Recorded information section start
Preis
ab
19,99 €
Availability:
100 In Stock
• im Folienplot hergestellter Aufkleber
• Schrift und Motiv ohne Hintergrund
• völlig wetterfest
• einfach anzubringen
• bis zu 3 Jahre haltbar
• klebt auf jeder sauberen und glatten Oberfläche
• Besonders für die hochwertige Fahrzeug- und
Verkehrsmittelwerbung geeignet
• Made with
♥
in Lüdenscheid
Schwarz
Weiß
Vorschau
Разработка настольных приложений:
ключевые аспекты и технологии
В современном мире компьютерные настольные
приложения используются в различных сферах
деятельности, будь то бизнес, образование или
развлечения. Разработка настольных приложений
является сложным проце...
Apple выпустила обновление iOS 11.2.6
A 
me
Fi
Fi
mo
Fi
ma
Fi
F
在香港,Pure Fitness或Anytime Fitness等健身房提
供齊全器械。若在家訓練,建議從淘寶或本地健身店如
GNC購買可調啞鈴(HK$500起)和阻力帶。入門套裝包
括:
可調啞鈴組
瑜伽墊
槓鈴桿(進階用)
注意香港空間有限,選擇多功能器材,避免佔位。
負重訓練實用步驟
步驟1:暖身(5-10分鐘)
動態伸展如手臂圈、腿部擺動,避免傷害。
Recorded information section end
Recorded information section start
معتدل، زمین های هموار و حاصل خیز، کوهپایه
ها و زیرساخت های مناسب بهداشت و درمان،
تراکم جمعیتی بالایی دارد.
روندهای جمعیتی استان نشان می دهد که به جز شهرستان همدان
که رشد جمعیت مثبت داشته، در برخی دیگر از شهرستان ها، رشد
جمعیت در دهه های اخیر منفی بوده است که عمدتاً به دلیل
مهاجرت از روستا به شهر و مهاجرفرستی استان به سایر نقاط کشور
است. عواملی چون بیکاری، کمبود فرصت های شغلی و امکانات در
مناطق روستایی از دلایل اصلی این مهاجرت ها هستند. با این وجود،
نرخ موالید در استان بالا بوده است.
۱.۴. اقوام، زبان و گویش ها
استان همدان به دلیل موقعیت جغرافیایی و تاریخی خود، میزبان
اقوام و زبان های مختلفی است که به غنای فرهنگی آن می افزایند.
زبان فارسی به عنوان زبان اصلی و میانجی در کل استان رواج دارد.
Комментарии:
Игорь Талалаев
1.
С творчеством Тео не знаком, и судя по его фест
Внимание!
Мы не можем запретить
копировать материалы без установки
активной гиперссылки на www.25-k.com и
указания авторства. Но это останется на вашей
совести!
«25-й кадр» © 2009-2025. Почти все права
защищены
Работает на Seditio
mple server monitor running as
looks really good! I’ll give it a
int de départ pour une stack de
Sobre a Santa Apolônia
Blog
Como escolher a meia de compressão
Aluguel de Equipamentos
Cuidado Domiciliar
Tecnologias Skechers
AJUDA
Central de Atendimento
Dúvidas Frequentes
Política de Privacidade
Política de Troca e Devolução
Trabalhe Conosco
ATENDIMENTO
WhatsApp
Recorded information section end
Lines containing the word "настольных" are to be pulled from the records and copied.

Разработка настольных приложений:
развлечения. Разработка настольных приложений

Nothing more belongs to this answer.